We are silent for a few minutes while I try to organize the jumble of thoughts crashing around inside my paradigm. Papa, aware of my struggle, speaks first.
“Not everything is ambiguous or a mystery. There is much that is clear and evident. I even wrote it down for you. Very clear, very unambiguous. It is all over the scriptures. Start with I Corinthians 13…clear as the nose on your face. The question is why have you turned the clarity of love into something ambiguous?”
Again I am silent for minutes, allowing the words to penetrate in some deep and special places. “I still don’t like being lied about,” is all I can finally say.
“Ah…” Papa leans back, “The ambiguity of human existence. Not knowing everything or having all the answers. Now you might begin to understand that mystery is not only the center of relationship but also of faith. Faith grows in its embrace of the certainty of my character in the face of the uncertainty of existence.”

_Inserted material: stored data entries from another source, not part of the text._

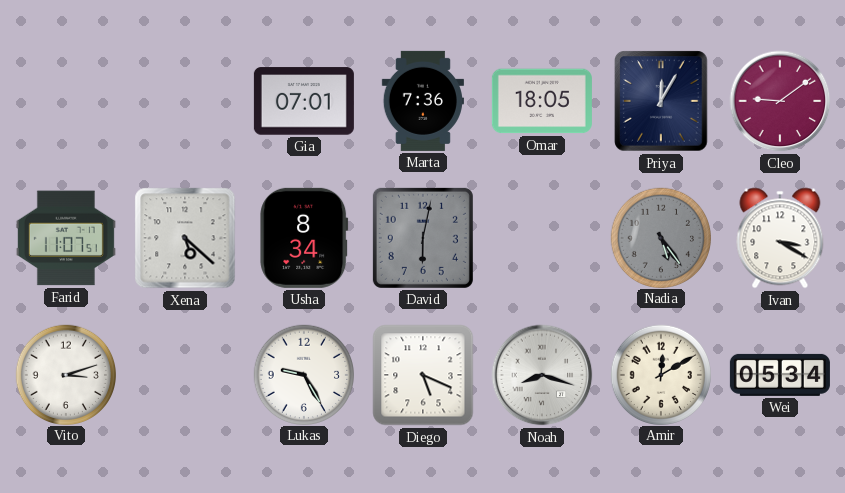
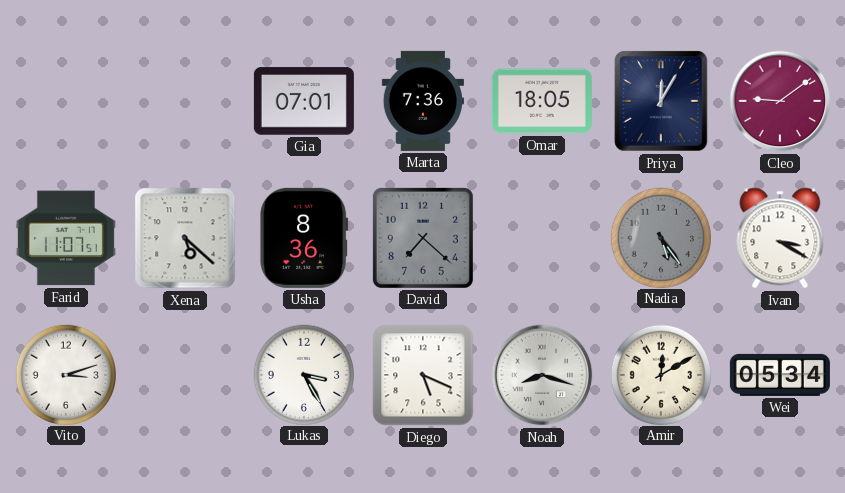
Usha: 8:34 -> 8:36
David: 6:02 -> 7:22
Lukas: 9:25 -> 3:25
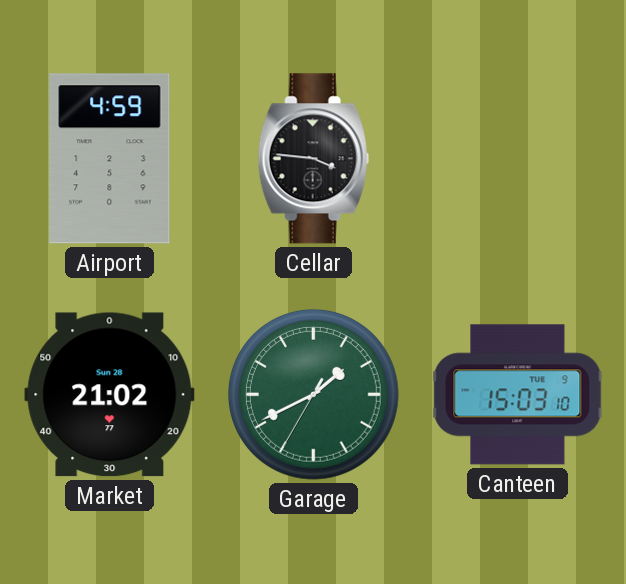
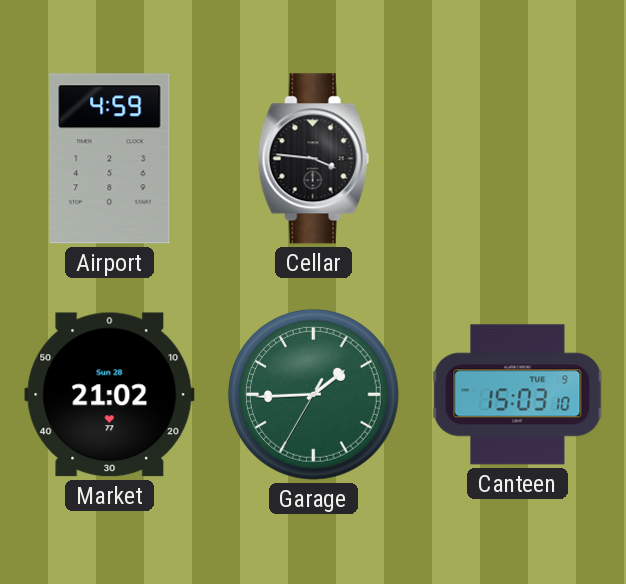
Garage: 1:40 -> 1:44
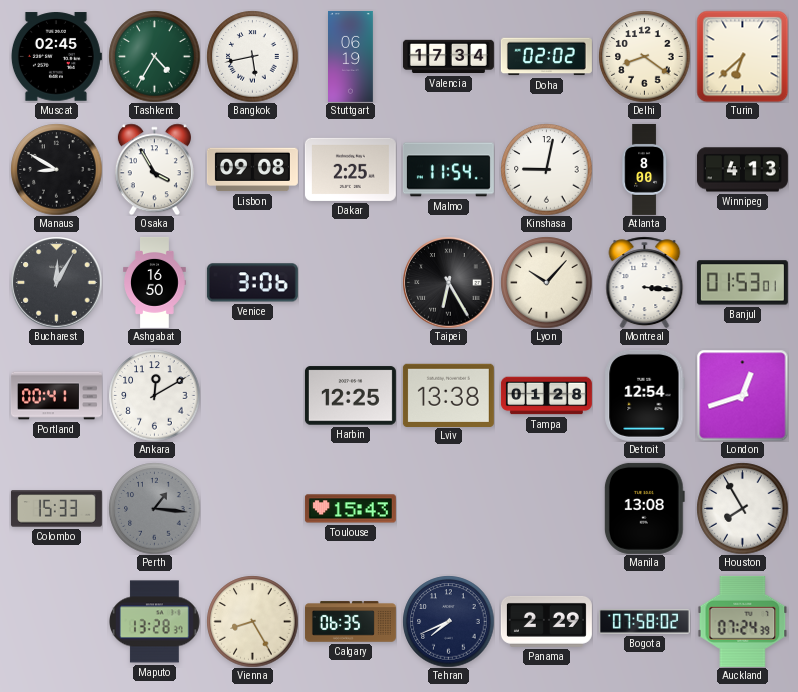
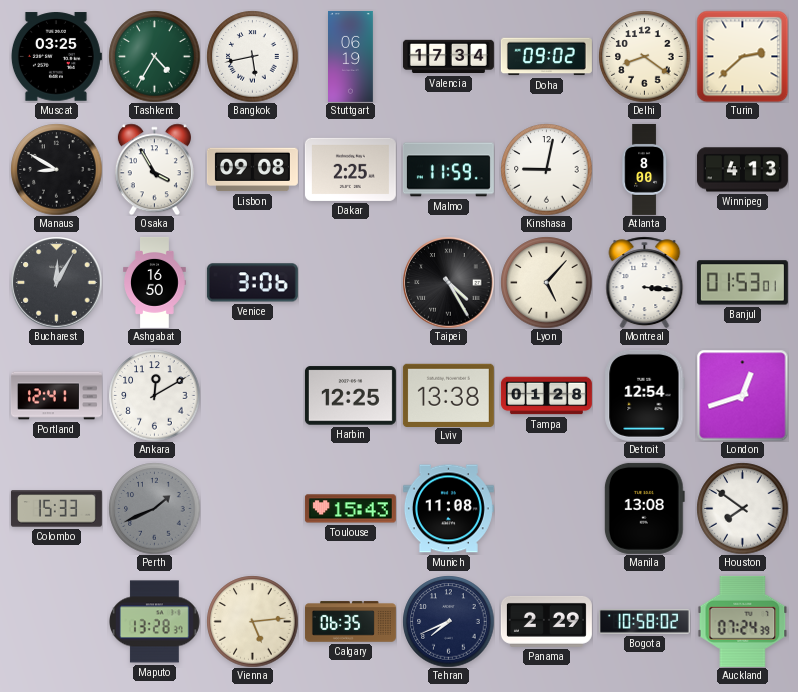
Muscat: 02:45 -> 03:25
Doha: 02:02 -> 09:02
Turin: 6:38 -> 2:38
Malmo: 11:54 -> 11:59
Taipei: 6:25 -> 4:25
Lyon: 10:07 -> 5:07
Portland: 00:41 -> 12:41
Perth: 1:16 -> 1:41
Munich: none -> 11:08
Houston: 7:55 -> 7:51
Vienna: 8:25 -> 5:14
Bogota: 07:58 -> 10:58
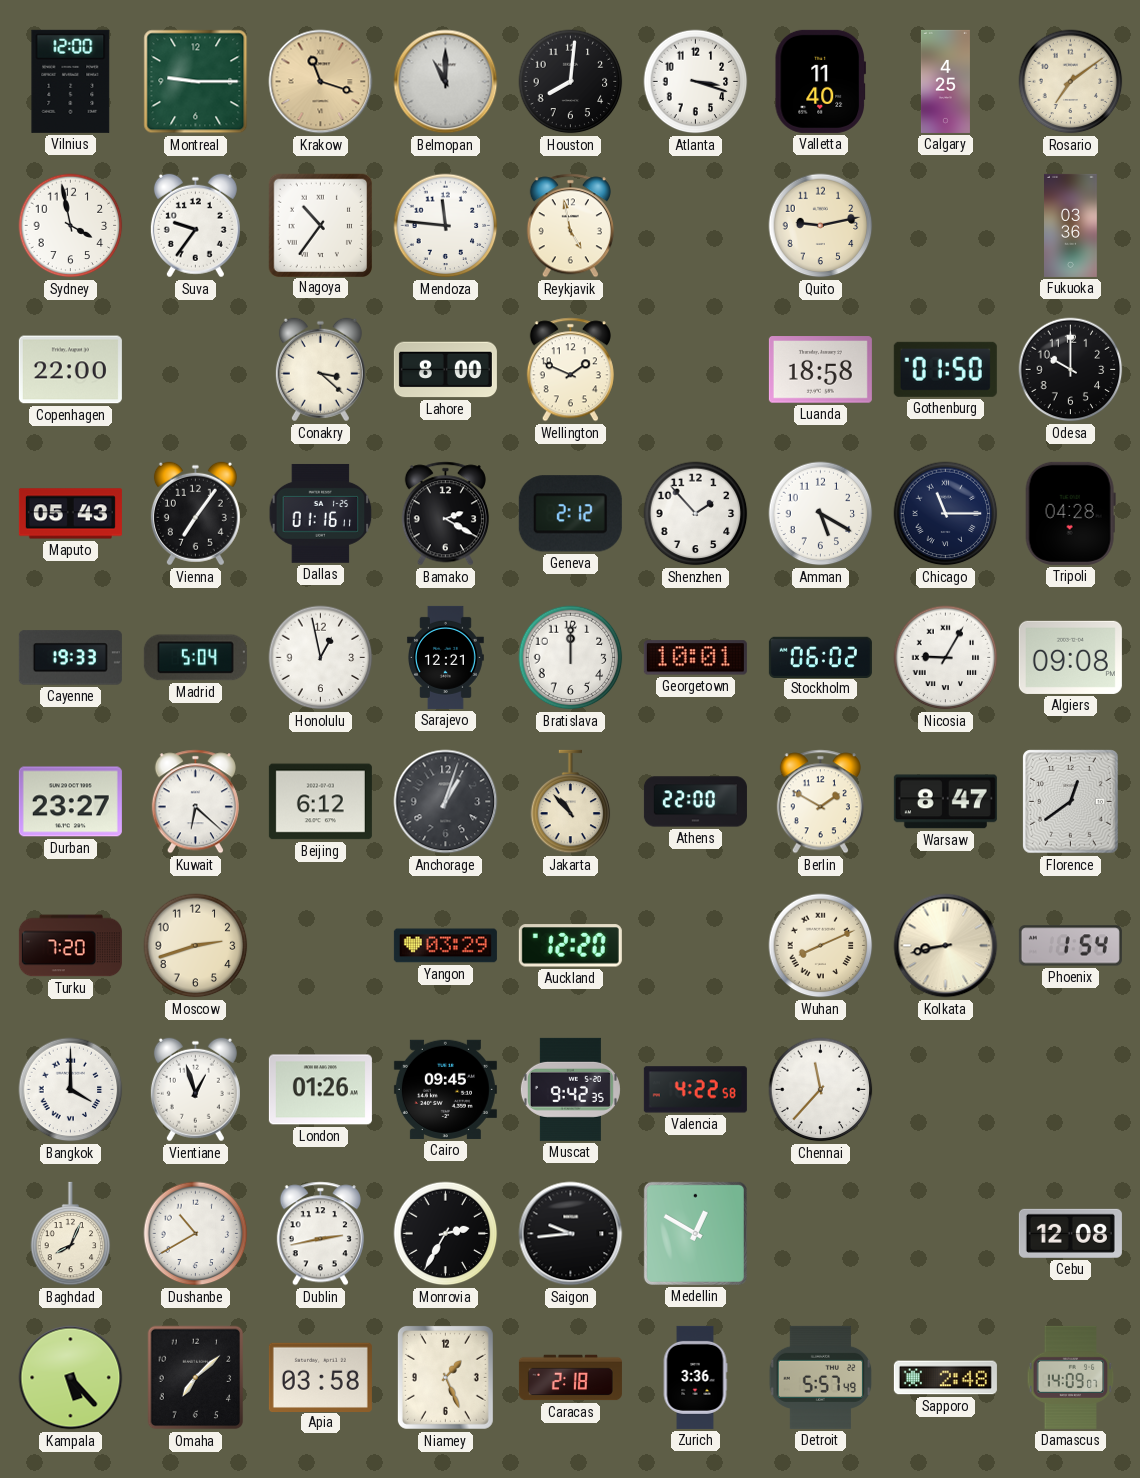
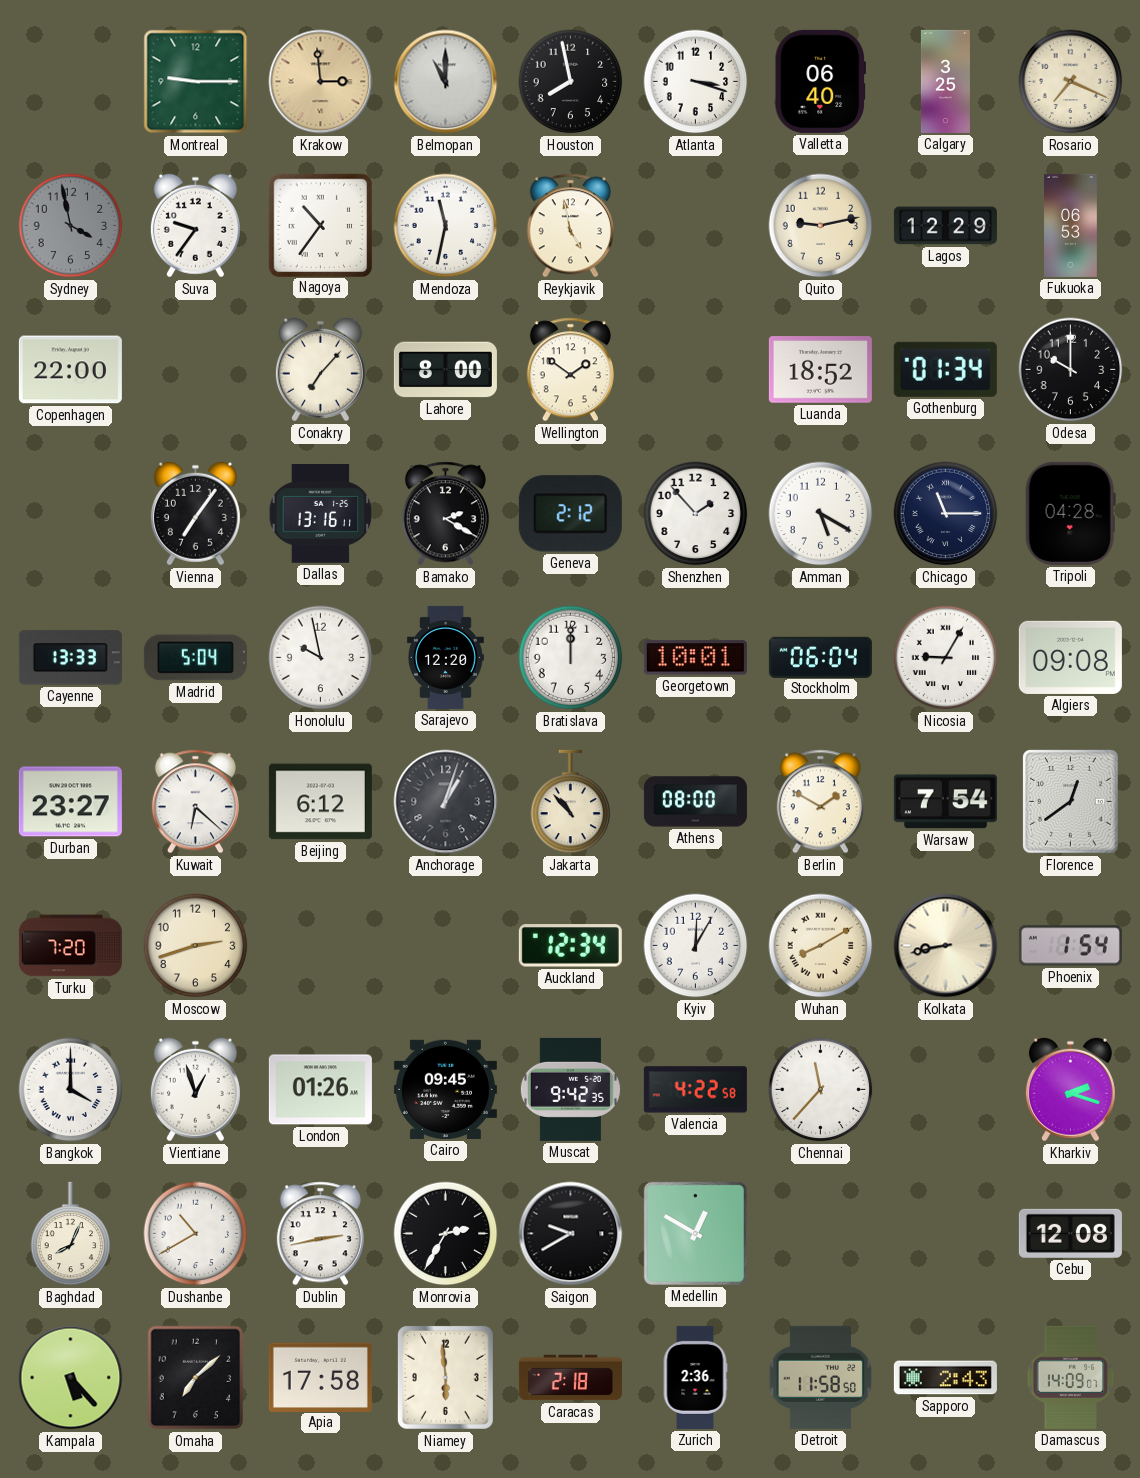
Vilnius: 12:00 -> none
Krakow: 11:18 -> 2:59
Houston: 8:01 -> 7:58
Valletta: 11:40 -> 06:40
Calgary: 4:25 -> 3:25
Rosario: 7:09 -> 7:19
Sydney dial: white -> grey
Mendoza: 11:46 -> 11:32
Lagos: none -> 12:29
Fukuoka: 03:36 -> 06:53
Conakry: 3:22 -> 7:07
Wellington: 1:49 -> 1:51
Luanda: 18:58 -> 18:52
Gothenburg: 01:50 -> 01:34
Maputo: 05:43 -> none
Dallas: 01:16 -> 13:16
Cayenne: 19:33 -> 13:33
Honolulu: 12:58 -> 9:58
Sarajevo: 12:21 -> 12:20
Stockholm: 06:02 -> 06:04
Athens: 22:00 -> 08:00
Warsaw: 8:47 -> 7:54
Yangon: 03:29 -> none
Auckland: 12:20 -> 12:34
Kyiv: none -> 12:05
Wuhan: 8:11 -> 8:10
Kharkiv: none -> 2:18
Saigon: 9:44 -> 9:40
Apia: 03:58 -> 17:58
Niamey: 1:26 -> 5:59
Zurich: 3:36 -> 2:36
Detroit: 5:57 -> 11:58
Sapporo: 2:48 -> 2:43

“Okay, I am beginning to understand why you love mystery and ambiguity. But I still find it unsettling.”
“That is such a wonderful place to be.” She pauses long enough for me to understand and then adds, “If it helps a bit, you do realize that no one can do anything to you unless I allow it?”
“And if I allow it, I already have purposes that will work these matters out in the best and most loving way, for all involved. Are you alright with that?”
I again finally nod as I submit to Papa’s love and hug. I hadn’t even heard her approach. “Anyway,” she whispers, wrapping me up in her tender but firm embrace, “the presence of pain doesn’t indicate the absence of love. Often pain is present because of love. I also don’t remember promising anyone that there would be no crosses to bear. But don’t let that concern you either. I’m good with crosses. Together we can do this.”